We’re here to help you! The Obama Administration is banning the only over-the-counter asthma inhaler because of environmental concerns.
Senate rejects House funding bill; shutdown looms.
While we chatter about superficial election debates and a falling satellite, the federal budget continues to crash and burn. What I find disturbing about the events in the Senate is this quote:
Democrats in the Senate, who are in the majority, oppose Republican efforts to roll back “green” energy programs to pay for aid for victims of Hurricane Irene and other disasters. They say disaster aid, usually a bipartisan issue, should not require cuts elsewhere — especially to programs creating green jobs — as the GOP majority in the House now demands. [emphasis mine]
So how do the Democrats expect to pay for this disaster aid? Will the money grow on trees?
The Times Atlas has backed down on its false claim of a 15% loss to the Greenland icecap due to global warming and has issued an apology.
Repeal it: A new study shows that in Ohio, 790,000 people will lose their private health insurance and premiums will rise 55%-85% when Obamacare takes full effect in 2014.
Whoa! A new poll shows black support for Obama slipping.
If so, the Democratic Party is doomed.
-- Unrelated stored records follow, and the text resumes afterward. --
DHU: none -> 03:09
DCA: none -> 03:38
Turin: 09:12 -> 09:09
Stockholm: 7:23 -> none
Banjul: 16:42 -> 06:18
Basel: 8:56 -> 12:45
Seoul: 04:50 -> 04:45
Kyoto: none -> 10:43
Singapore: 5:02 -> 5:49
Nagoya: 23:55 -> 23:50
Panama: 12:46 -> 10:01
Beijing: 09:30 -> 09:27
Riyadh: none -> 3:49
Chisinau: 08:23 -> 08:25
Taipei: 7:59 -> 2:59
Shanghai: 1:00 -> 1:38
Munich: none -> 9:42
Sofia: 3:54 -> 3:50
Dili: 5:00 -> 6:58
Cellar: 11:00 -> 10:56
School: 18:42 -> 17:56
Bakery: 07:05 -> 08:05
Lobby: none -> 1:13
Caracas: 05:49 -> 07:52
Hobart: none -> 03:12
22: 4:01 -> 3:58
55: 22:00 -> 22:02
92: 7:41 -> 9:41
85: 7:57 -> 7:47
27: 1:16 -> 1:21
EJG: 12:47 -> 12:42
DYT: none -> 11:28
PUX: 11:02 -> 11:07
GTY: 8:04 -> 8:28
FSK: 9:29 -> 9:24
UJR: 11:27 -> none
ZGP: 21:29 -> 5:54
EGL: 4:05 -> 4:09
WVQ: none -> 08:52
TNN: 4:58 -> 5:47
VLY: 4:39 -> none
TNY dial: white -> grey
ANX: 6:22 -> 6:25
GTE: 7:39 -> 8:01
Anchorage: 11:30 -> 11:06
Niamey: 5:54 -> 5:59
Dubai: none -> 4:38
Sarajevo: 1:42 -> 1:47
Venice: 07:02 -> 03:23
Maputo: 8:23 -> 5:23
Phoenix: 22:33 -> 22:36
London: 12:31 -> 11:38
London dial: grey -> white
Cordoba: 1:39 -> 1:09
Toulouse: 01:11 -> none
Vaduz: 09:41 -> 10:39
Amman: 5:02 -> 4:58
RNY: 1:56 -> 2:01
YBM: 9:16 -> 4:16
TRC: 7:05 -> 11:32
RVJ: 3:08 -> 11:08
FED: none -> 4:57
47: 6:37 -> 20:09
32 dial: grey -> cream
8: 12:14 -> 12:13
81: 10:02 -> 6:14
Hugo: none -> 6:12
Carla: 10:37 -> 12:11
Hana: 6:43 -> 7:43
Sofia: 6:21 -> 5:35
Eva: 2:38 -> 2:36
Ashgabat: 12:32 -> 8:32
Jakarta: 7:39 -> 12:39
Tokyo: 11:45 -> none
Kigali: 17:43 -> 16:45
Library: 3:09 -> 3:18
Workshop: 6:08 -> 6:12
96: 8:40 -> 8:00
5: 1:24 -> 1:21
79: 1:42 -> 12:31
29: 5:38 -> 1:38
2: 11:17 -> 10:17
Without the kneejerk 90%-plus support that blacks have been giving them for decades, there is a good chance the Democrats would unable to win almost any state- or nation-wide election.
The House unexpectedly defeated a spending bill today.
The bill would have funded the government at an annual rate of $1.043 trillion, in line with a bipartisan agreement reached in August. Many conservatives want to stick with the lower figure of $1.019 trillion that the House approved in April. The measure failed by a vote of 195 to 230, with 48 of the chamber’s most conservative Republicans joining Democrats in opposition. The vote demonstrated the continued reluctance of Tea Party conservatives to compromise on spending issues, even as the public grows weary of repeated confrontation on Capitol Hill. [emphasis mine]
I have highlighted the last line of the quote above to illustrate an example of Reuters inserting its own political agenda into a story, based not on facts but on fantasy and leftwing wishful thinking. Not only is there no indication that the public is “weary of repeated confrontation,” polls and recent special elections suggest that the public is instead quite weary of politicians unwilling to cut the federal budget. It is for this reason these conservative Republicans feel so emboldened. They know the political winds are at their backs.
With the Kyoto climate treaty expiring in 2012 and with almost no chance of a new treaty being agreed to this December at the next climate meeting in Durban, South Africa, Australia and Norway have proposed extending Kyoto until 2015.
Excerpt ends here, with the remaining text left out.